Subway Work Car Hydraulic Fluid Spills Update

TTC’s Line 2 Bloor-Danforth subway service suffered two major interruptions on Tuesday, April 7 and Friday April 10 due to work cars developng leaks in their hydraulic systems and fouling rails for normal revenue service.

At its April 16 meeting, the TTC Board received a preliminary report from Hatch, the consulting engineers who also reviewed a similar incident in 2024. The images in this article are taken from the Hatch presentation deck.

RT-6:

RT-6 is a vacuum excavation car that is about 7 years old. The failure was caused by an incorrectly installed part during recent maintenance (date unspecified) by TTC.

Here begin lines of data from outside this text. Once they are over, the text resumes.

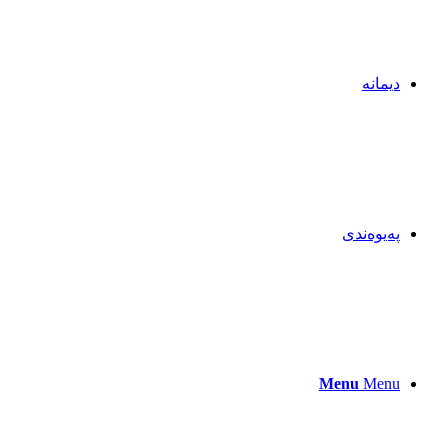
دیمانە
پەیوەندی
Menu
Menu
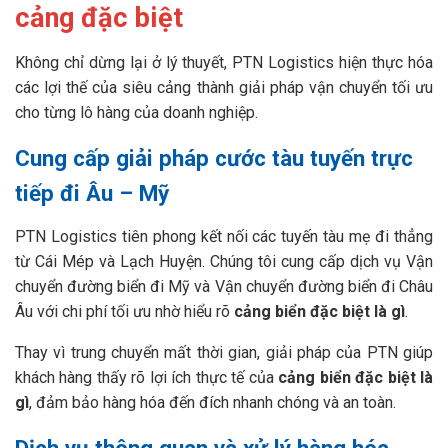
cảng đặc biệt
Không chỉ dừng lại ở lý thuyết, PTN Logistics hiện thực hóa
các lợi thế của siêu cảng thành giải pháp vận chuyển tối ưu
cho từng lô hàng của doanh nghiệp.
Cung cấp giải pháp cước tàu tuyến trực
tiếp đi Âu – Mỹ
PTN Logistics tiên phong kết nối các tuyến tàu mẹ đi thẳng
từ Cái Mép và Lạch Huyện. Chúng tôi cung cấp dịch vụ Vận
chuyển đường biển đi Mỹ và Vận chuyển đường biển đi Châu
Âu với chi phí tối ưu nhờ hiểu rõ
cảng biển đặc biệt là gì
.
Thay vì trung chuyển mất thời gian, giải pháp của PTN giúp
khách hàng thấy rõ lợi ích thực tế của
cảng biển đặc biệt là
gì
, đảm bảo hàng hóa đến đích nhanh chóng và an toàn.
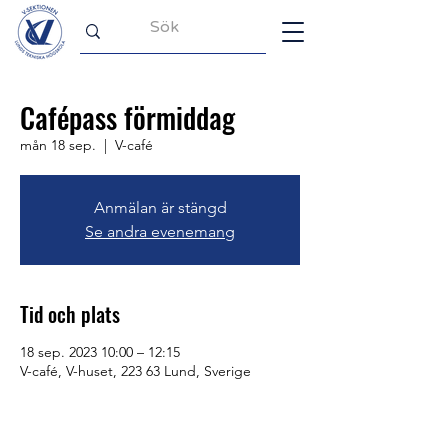
Cafépass förmiddag
mån 18 sep.
  |  
V-café
Anmälan är stängd
Se andra evenemang
Tid och plats
18 sep. 2023 10:00 – 12:15
V-café, V-huset, 223 63 Lund, Sverige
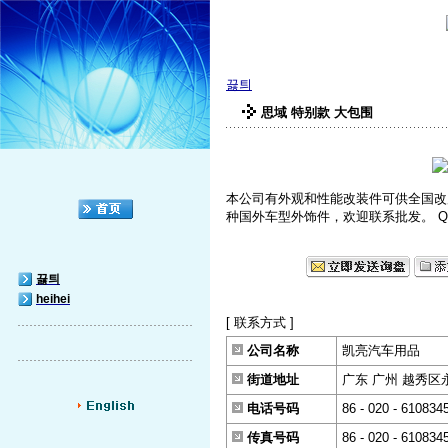
끓틔
思域 特别款 大包围
本公司有外观和性能改装件可供全国改
种国外车型外饰件，欢迎联系批发。 QQ--34676
끓틔
heihei
[ 联系方式 ]
公司名称
凯亮汽车用品
街道地址
广东 广州 越秀区
电话号码
86 - 020 - 610834
传真号码
86 - 020 - 610834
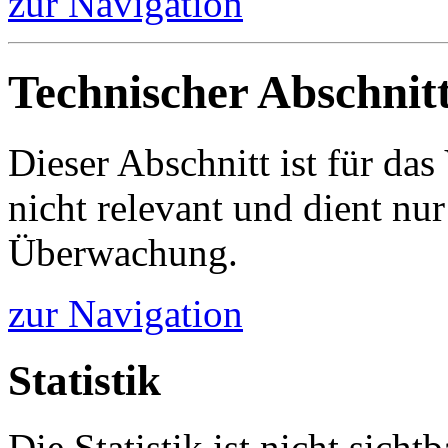
zur Navigation
Technischer Abschnit
Dieser Abschnitt ist für da
nicht relevant und dient nur
Überwachung.
zur Navigation
Statistik
Die Statistik ist nicht sichtb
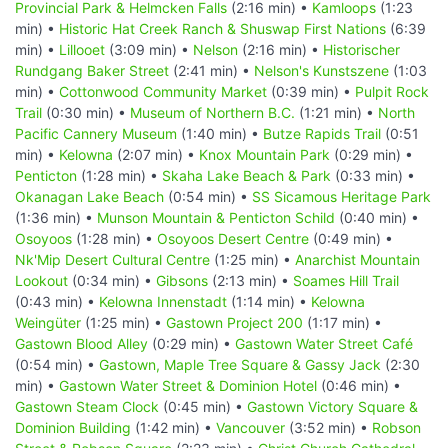
Provincial Park & Helmcken Falls
(2:16 min) •
Kamloops
(1:23
min) •
Historic Hat Creek Ranch & Shuswap First Nations
(6:39
min) •
Lillooet
(3:09 min) •
Nelson
(2:16 min) •
Historischer
Rundgang Baker Street
(2:41 min) •
Nelson's Kunstszene
(1:03
min) •
Cottonwood Community Market
(0:39 min) •
Pulpit Rock
Trail
(0:30 min) •
Museum of Northern B.C.
(1:21 min) •
North
Pacific Cannery Museum
(1:40 min) •
Butze Rapids Trail
(0:51
min) •
Kelowna
(2:07 min) •
Knox Mountain Park
(0:29 min) •
Penticton
(1:28 min) •
Skaha Lake Beach & Park
(0:33 min) •
Okanagan Lake Beach
(0:54 min) •
SS Sicamous Heritage Park
(1:36 min) •
Munson Mountain & Penticton Schild
(0:40 min) •
Osoyoos
(1:28 min) •
Osoyoos Desert Centre
(0:49 min) •
Nk'Mip Desert Cultural Centre
(1:25 min) •
Anarchist Mountain
Lookout
(0:34 min) •
Gibsons
(2:13 min) •
Soames Hill Trail
(0:43 min) •
Kelowna Innenstadt
(1:14 min) •
Kelowna
Weingüter
(1:25 min) •
Gastown Project 200
(1:17 min) •
Gastown Blood Alley
(0:29 min) •
Gastown Water Street Café
(0:54 min) •
Gastown, Maple Tree Square & Gassy Jack
(2:30
min) •
Gastown Water Street & Dominion Hotel
(0:46 min) •
Gastown Steam Clock
(0:45 min) •
Gastown Victory Square &
Dominion Building
(1:42 min) •
Vancouver
(3:52 min) •
Robson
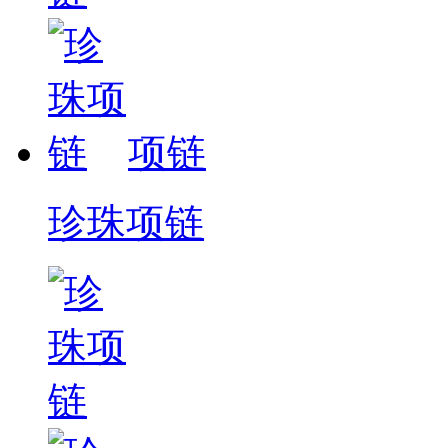
项链
珍珠项链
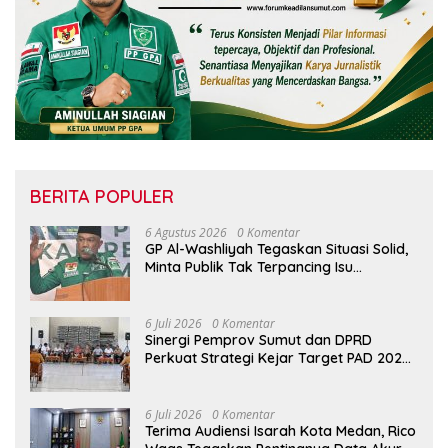
BERITA POPULER
6 Agustus 2026
0 Komentar
GP Al-Washliyah Tegaskan Situasi Solid,
Minta Publik Tak Terpancing Isu
Spekulatif Pergantian Kapolri
6 Juli 2026
0 Komentar
Sinergi Pemprov Sumut dan DPRD
Perkuat Strategi Kejar Target PAD 2026
di UPTD Pependa Binjai
6 Juli 2026
0 Komentar
Terima Audiensi Isarah Kota Medan, Rico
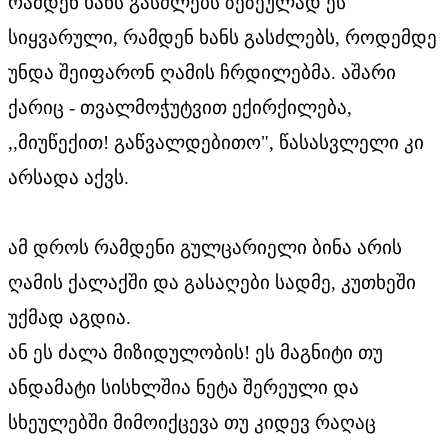
რამდენ ხანს გასძლებს ზეზეულად ეს
სიყვარული, რამდენ ხანს გასძლებს, როდემდე
უნდა შეიფარონ ღამის ჩრდილებმა. აშარი
ქარიც - თვალმოჭუტვით ექირქილება,
,,მიუწექით! გაწვალდებითო", წასასვლელი კი
არსადა აქვს.
ამ დროს რამდენი გულცარიელი ბინა არის
ღამის ქალაქში და გასაღები სადმე, კუთხეში
უქმად აგდია.
ან ეს ძალა მიზიდულობის! ეს მაგნიტი თუ
ანდამატი სისხლშია ნეტა შერეული და
სხეულებში მიმოიქცევა თუ კიდევ რაღაც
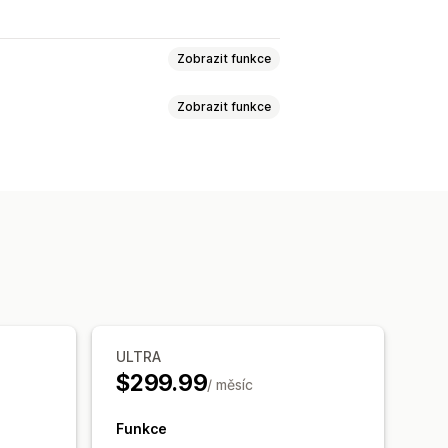
Zobrazit funkce
Zobrazit funkce
resa
Ceny
Poplatky za zásilky
Analytika
rma
Doprava zdarma
kty
Často nakupované společně
ULTRA
nnost trychtýře
$299.99
/ měsíc
Funkce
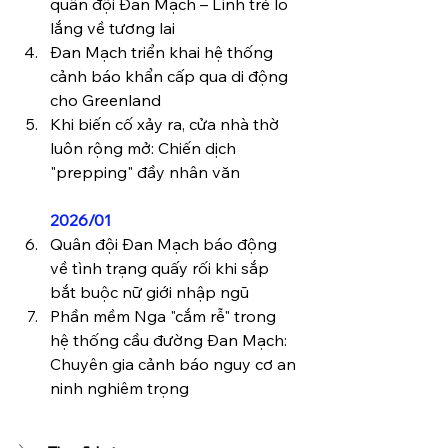
quân đội Đan Mạch – Lính trẻ lo 
lắng về tương lai
Đan Mạch triển khai hệ thống 
cảnh báo khẩn cấp qua di động 
cho Greenland
Khi biến cố xảy ra, cửa nhà thờ 
luôn rộng mở: Chiến dịch 
"prepping" đầy nhân văn
2026/01
Quân đội Đan Mạch báo động 
về tình trạng quấy rối khi sắp 
bắt buộc nữ giới nhập ngũ
Phần mềm Nga "cắm rễ" trong 
hệ thống cầu đường Đan Mạch: 
Chuyên gia cảnh báo nguy cơ an 
ninh nghiêm trọng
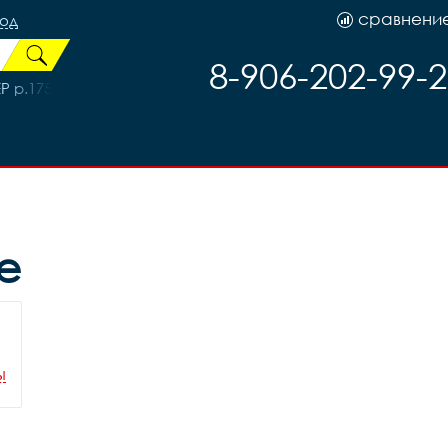
сравнени
род
8-906-202-99-
P р.175
е
ы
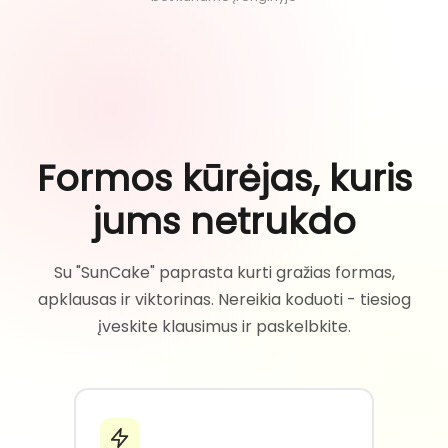
Formos kūrėjas, kuris
jums netrukdo
Su "SunCake" paprasta kurti gražias formas,
apklausas ir viktorinas. Nereikia koduoti - tiesiog
įveskite klausimus ir paskelbkite.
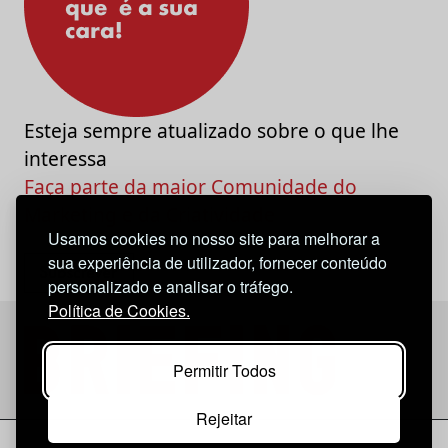
Esteja sempre atualizado sobre o que lhe
interessa
Faça parte da maior Comunidade do
Marketing e da Criatividade
Usamos cookies no nosso site para melhorar a
sua experiência de utilizador, fornecer conteúdo
personalizado e analisar o tráfego.
Política de Cookies.
Permitir Todos
Rejeitar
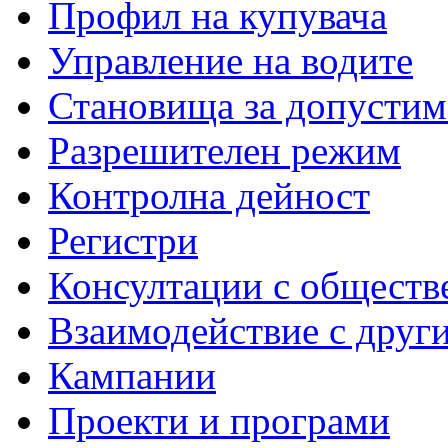
Профил на купувача
Управление на водите
Становища за допустим
Разрешителен режим
Контролна дейност
Регистри
Консултации с обществ
Взаимодействие с друг
Кампании
Проекти и програми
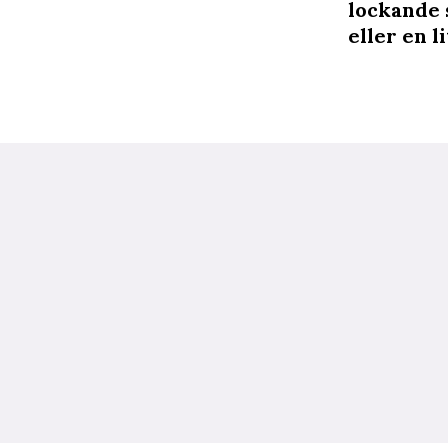
lockande 
eller en l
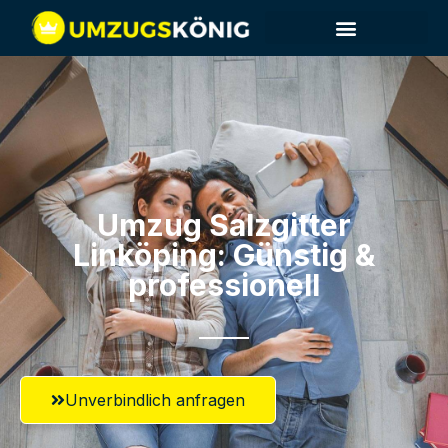
Umzug Salzgitter​
Linköping: Günstig &
professionell​
Unverbindlich anfragen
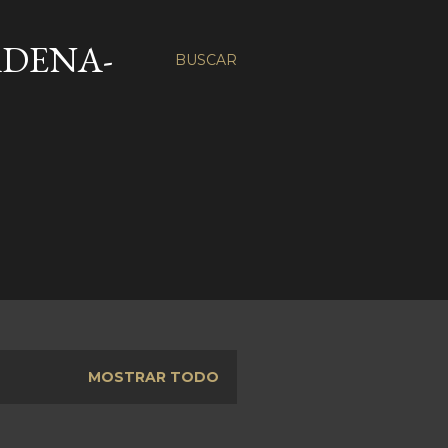
ÁDENA-
BUSCAR
MOSTRAR TODO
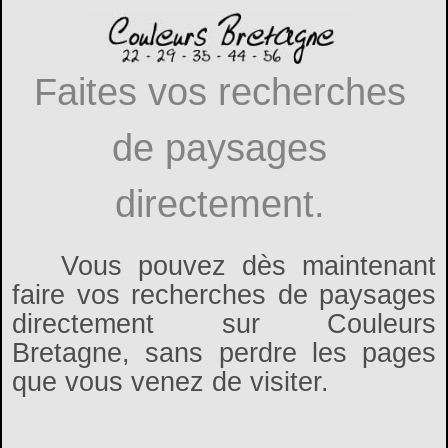
Faites vos recherches
de paysages
directement.
Vous pouvez dès maintenant
faire vos recherches de paysages
directement sur Couleurs
Bretagne, sans perdre les pages
que vous venez de visiter.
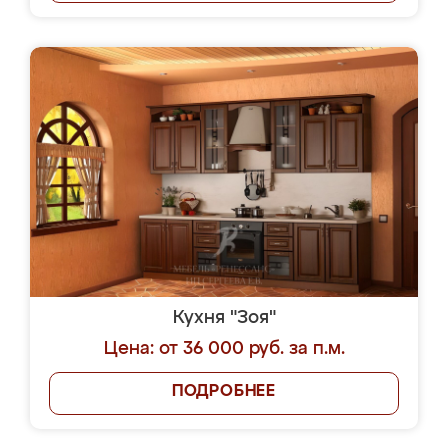
Кухня "Зоя"
Цена: от 36 000 руб. за п.м.
ПОДРОБНЕЕ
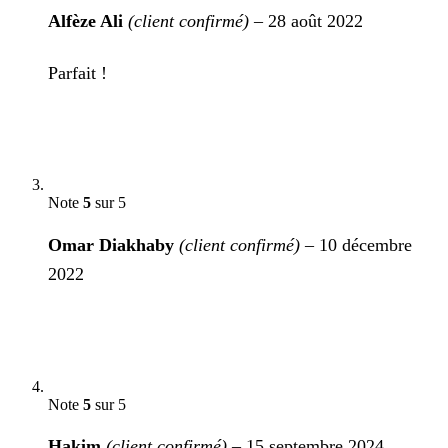
Alfèze Ali
(client confirmé)
–
28 août 2022
Parfait !
Note
5
sur 5
Omar Diakhaby
(client confirmé)
–
10 décembre
2022
Note
5
sur 5
Hakim
(client confirmé)
–
15 septembre 2024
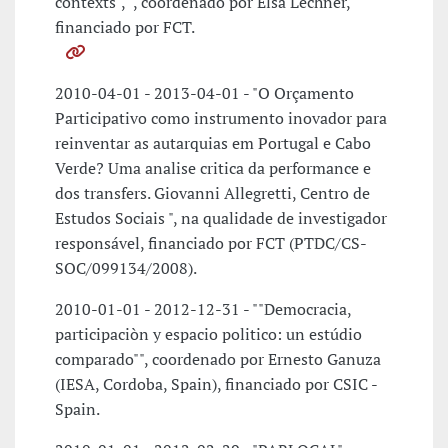
contexts", ", coordenado por Elsa Lechner,
financiado por FCT.
2010-04-01 - 2013-04-01 - "O Orçamento
Participativo como instrumento inovador para
reinventar as autarquias em Portugal e Cabo
Verde? Uma analise critica da performance e
dos transfers. Giovanni Allegretti, Centro de
Estudos Sociais ", na qualidade de investigador
responsável, financiado por FCT (PTDC/CS-
SOC/099134/2008).
2010-01-01 - 2012-12-31 - ""Democracia,
participaciòn y espacio politico: un estúdio
comparado"", coordenado por Ernesto Ganuza
(IESA, Cordoba, Spain), financiado por CSIC -
Spain.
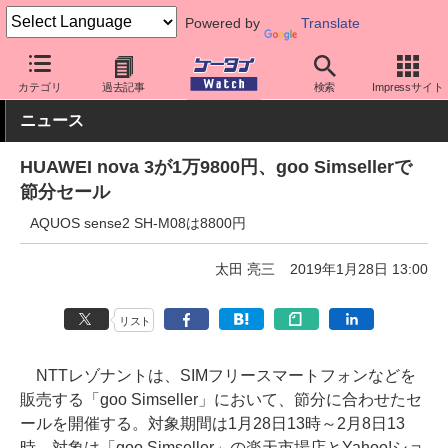
Powered by
Translate
ケータイ Watch
格安スマホ/格安SIM
格安スマホ/SIMフリースマ
カテゴリ
過去記事
検索
Impressサイト
ニュース
HUAWEI nova 3が1万9800円、goo Simsellerで
節分セール
AQUOS sense2 SH-M08は8800円
太田 亮三
2019年1月28日 13:00
リスト
NTTレゾナントは、SIMフリースマートフォンなどを
販売する「goo Simseller」において、節分に合わせたセ
ールを開催する。対象期間は1月28日13時～2月8日13
時。対象は「goo Simseller」の楽天市場店とYahoo!ショ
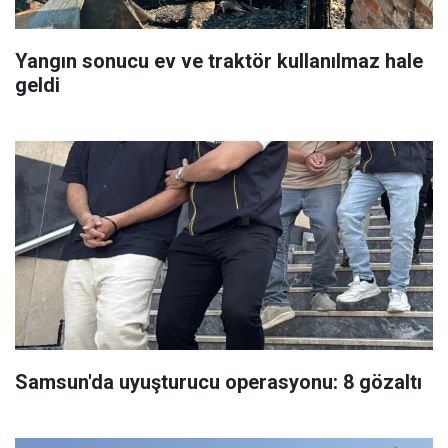
Yangın sonucu ev ve traktör kullanılmaz hale
geldi
Samsun'da uyuşturucu operasyonu: 8 gözaltı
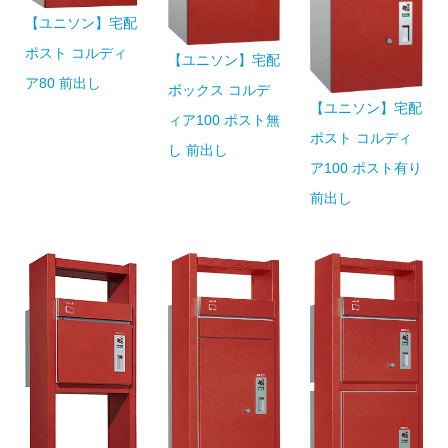
【ユニソン】宅配
ポスト コルディ
【ユニソン】宅配
ア80 前出し
ボックス コルデ
【ユニソン】宅配
ィア100 ポスト無
ポスト コルディ
し 前出し
ア100 ポスト有り
前出し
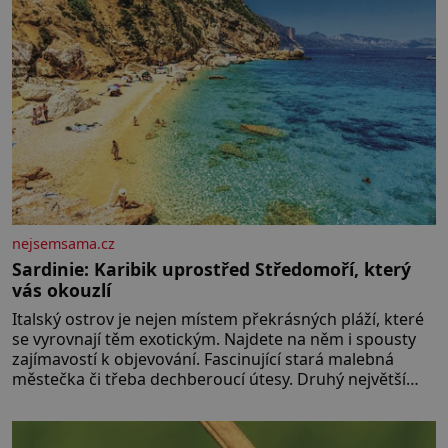
nejsemsama.cz
Sardinie: Karibik uprostřed Středomoří, který
vás okouzlí
Italský ostrov je nejen místem překrásných pláží, které
se vyrovnají těm exotickým. Najdete na něm i spousty
zajímavostí k objevování. Fascinující stará malebná
městečka či třeba dechberoucí útesy. Druhý největší
italský ostrov o velikosti přibližně jedné třetiny České
republiky vás ohromí nejen svými plážemi s bílým
pískem jako v Karibiku, ale i divokou krajinou, také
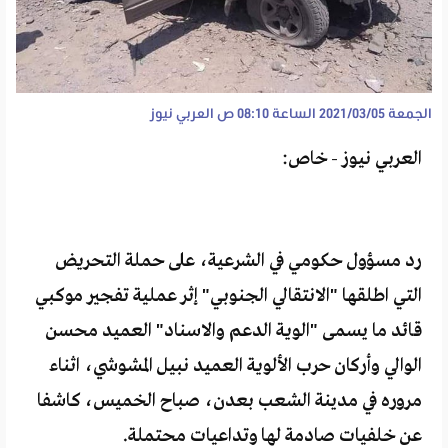
الجمعة 2021/03/05 الساعة 08:10 ص
العربي نيوز
العربي نيوز - خاص:
رد مسؤول حكومي في الشرعية، على حملة التحريض
التي اطلقها "الانتقالي الجنوبي" إثر عملية تفجير موكبي
قائد ما يسمى "الوية الدعم والاسناد" العميد محسن
الوالي وأركان حرب الألوية العميد نبيل المشوشي، اثناء
مروره في مدينة الشعب بعدن، صباح الخميس، كاشفا
عن خلفيات صادمة لها وتداعيات محتملة.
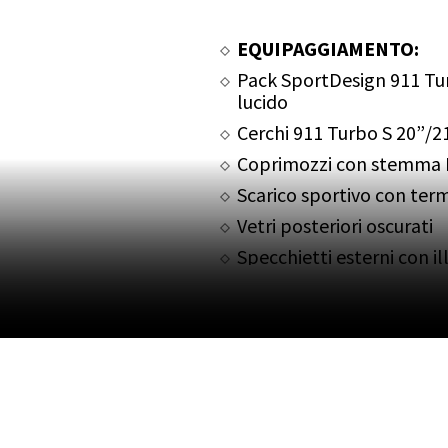
EQUIPAGGIAMENTO:
Pack SportDesign 911 Tur
lucido
Cerchi 911 Turbo S 20”/2
Coprimozzi con stemma P
Scarico sportivo con term
Vetri posteriori oscurati
Specchietti esterni con 
Pellicola protettiva tras
Monogramma posteriore
Firma Porsche argento
Eliminazione logo “GTS” s
Porsche Ceramic Compos
pinze gialle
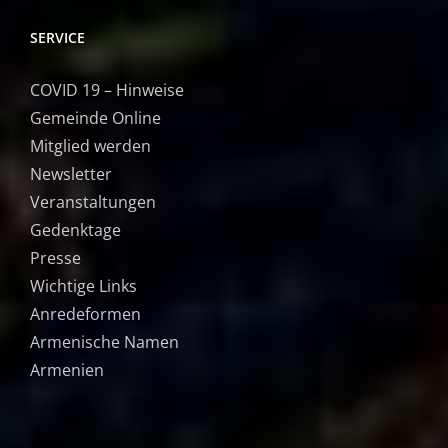
SERVICE
COVID 19 – Hinweise
Gemeinde Online
Mitglied werden
Newsletter
Veranstaltungen
Gedenktage
Presse
Wichtige Links
Anredeformen
Armenische Namen
Armenien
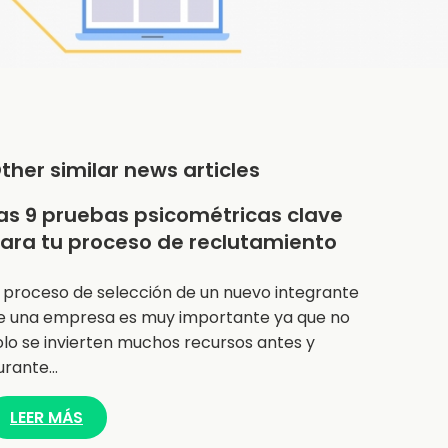
ther similar news articles
as 9 pruebas psicométricas clave
ara tu proceso de reclutamiento
l proceso de selección de un nuevo integrante
e una empresa es muy importante ya que no
olo se invierten muchos recursos antes y
urante…
LEER MÁS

The recommended next steps are:

  • Review the installation process for areas of potential incorrect assembly and develop improvement steps and protocols.
  • Inspect other work cars with similar fittings repaired over the last 3 to 4 weeks and recertify work performed as a containment measure.
  • Send the failed O-ring for analyses to confirm failure mode, chemical composition and mechanical properties. [p. 4]

RT-17

This car is close to 30 years old. The fault lay in a defective valve on the car. The report does not state how recently this valve was installed. The valve was defective as supplied, but this was not caught by TTC before it was installed.

Next steps:

  • Immediately identify and quarantine all similar manifold assemblies, including on-car and in-stock inventory.
  • Supplier to perform failure analyses on RT17 manifold assembly including inspection of the FCV mounting geometry and analyse of the O-ring (material, mechanical properties)
  • Supplier to develop and implement a quality control policy that assures specification compliant assembly of the units and a pre-ship inspection process
  • Review TTC’s incoming inspection process for vendor supplied hydraulic components where there is a concern and ensure they are compliant to the manufacturing specifications before they are assembled into work cars. [p. 6]

The Hatch review states that these incidents are:

  • Random in nature
  • Could not have been predicted.
  • Do not appear to be atypical
  • Not uncommon for a similar sized transit authority such as the TTC. [p. 2]

These findings do not entirely line up with the details cited above. In both cases, there were failures waiting to happen. For RT-6, the significant factor appears to be incorrect maintenance. For RT-17, the shortcoming lies with a combination of the manufacturer and incoming parts inspection by TTC.

The events were “random” and unpredictable in that the time to failure after parts were installed could not be known. However, shortcomings in maintenance and parts inspection are both generic issues that could affect other parts of the fleet. Saying these are “not uncommon” in effect excuses these shortcomings.

Failing Parts Are Not The Only Issue

A common source of extended delays on Line 2 is failures of the signal system. Much of this dates from the original Bloor-Danforth subway built in the 1960s, and it has been overdue for replacement for several years. An original plan to implement Automatic Train Control with new signals was on the books in Andy Byford’s day as TTC CEO, but it was delayed by his successor to trim the capital budget. The project is back on the books, but the new system will not enter service until 2037 once new trains for line 2 (another delayed project) are delivered.

TTC management claims to have a plan to keep the existing signals working for another decade, but there are no details of what this entails. The Board asked no questions about signals even though there have been failures recently, notably one on April 9 in the week of the two hydraulic failures.

Thanks to bad planning under a previous regime at the TTC, Toronto faces a decade with aging trains and signals on Line 2, and this will no doubt undermine attempts to provide reliable service.